His voice speaks alone, out of self-preservation, and then it's all over: the weight, his pain, his despair.
For a moment, he's really free. He savors that taste on his tongue, small excitement shocks run quickly under his skin, reminding him of what it means to be alive.
A moment before: everything.
A moment later, nothing.

There are many solitary nights, completely sleepless, now that he's alone. He knows that the only thing to do on occasions like these is trying not to think, not to fall into his own mind's trap: the secret is to get distracted. So Louis cooks, reads, watches movies, studies and, extrema ratio, ends up cleaning the kitchen, or the most complicated room to be washed up: he disassembles it piece to piece, degreasing and disinfecting up to the last corner at the bottom of the cabinets, ending up with his fingers burnt and his back crushed. It's not easy to erase Harry from his life, certainly not when they live in the same building and they still happen to meet by chance in the hall or the elevator. Seeing him again always has the same effect on Louis, just like the very first time they met: a warm and enveloping grip on his stomach, a tingling feeling of electricity under his skin, a thousand heartbeats per minute. He will never be able to shake off the emotion that that face, those eyes and that smile cause him, a total upheaval: Louis always thinks about Total Eclipse of the Heart by Bonnie Tyler, of the destructive, fully devouring love, toxic for those who live it depicted in its lyrics. Like Catherine and Heathcliff from Wuthering Heights, like Harry and he in real life.

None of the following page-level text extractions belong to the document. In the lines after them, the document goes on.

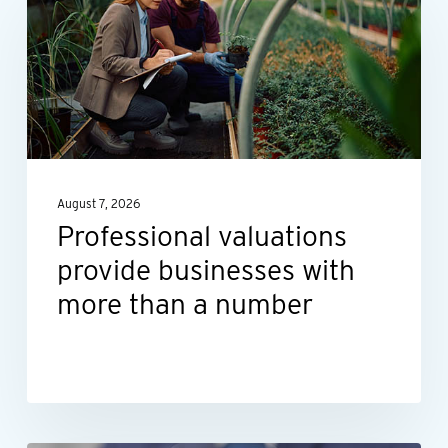
provide
businesses
with
more
than
a
August 7, 2026
number
Professional valuations
provide businesses with
more than a number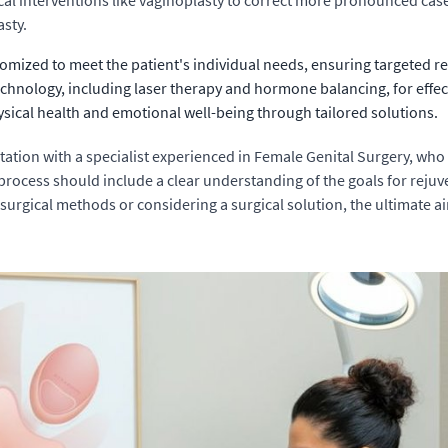
al interventions like vaginoplasty to correct more pronounced cases
asty.
omized to meet the patient's individual needs, ensuring targeted re
 technology, including laser therapy and hormone balancing, for effe
ical health and emotional well-being through tailored solutions.
tation with a specialist experienced in Female Genital Surgery, wh
ocess should include a clear understanding of the goals for rejuve
urgical methods or considering a surgical solution, the ultimate ai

And now Louis is thinking, his mind wanders free among those memories, waves of pain wash over the foreshore of his memory, spreading flocks of salt on his wounds still open. Some kind of hardly human-like screams come from downstairs, breaking the silence of the night abruptly, and Louis immediately kneels with an ear on the floor trying to better understand what the people downstairs are yelling to each other: it's not the first time it happens and probably won't be the last.
But today he fails at ignoring them, he simply cannot let it go and pretend that he doesn't care about those screams... because Harry lives in the apartment downstairs. And the voice that screams, interrupted only sporadically, is not his.